Tuesday November 24th 2020

A new type of immunotherapy has been developed that could pave the way for more cancer treatment options, it was revealed last night (22 November 2020).

A study from Karolinska Institutet in Sweden, published in Proceedings of the National Academy of Sciences, shows that the new immunotherapy has specific antibodies that activate the macrophages to support the immune system and kill the cancer cells.

NK cells, another important cell of the immune system, are primarily activated by this new immunotherapy to work alongside the T cells to kill the tumour, as opposed to existing immunotherapies, in which only the T cells are activated.

The study, which was carried out with a team from Rockefeller University in New York, USA, was initially a modelling study before the researchers applied their discovery to human skin tumours to assay the transferability of their results.

Professor Mikael Karlsson, the study's last author from the Department of Microbiology, Tumour and Cell Biology at Karolinska Institutet, said the specific antibodies trigger the human macrophages, which in turn activate the NK cells to kill the cancer cells, indicating that the new immunotherapy activates a different part of the immune system compared to previous therapies.

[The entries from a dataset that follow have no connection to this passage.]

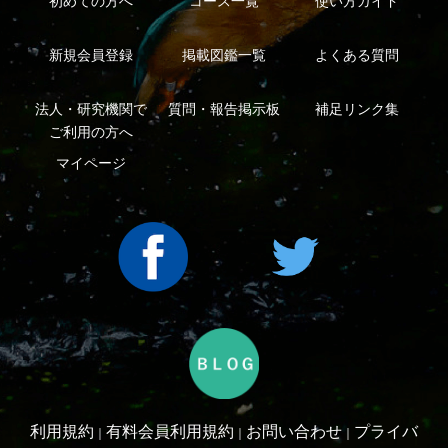
シーについて
特定商取引法に基づく表示
運営会社
インプレスグル
｜
｜
ープ
Copyright ©2016 Yama-kei Publishers co.,Ltd.
An impress Group Company. All rights reserved.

“It also turns out that when the NK cells are activated by macrophages, their cancer-fighting ability is hugely effective,” he said.

“The teamwork between the NK and T cells boosts their efficacy, which can help make more types of cancer treatable in the future,” he added.

Eisinger S, Sarhan D, Boura VF et al. Targeting a scavenger receptor on tumor-associated macrophages activates tumor cell killing by NK cells. Proceedings of the National Academy of Sciences 23 November 2020.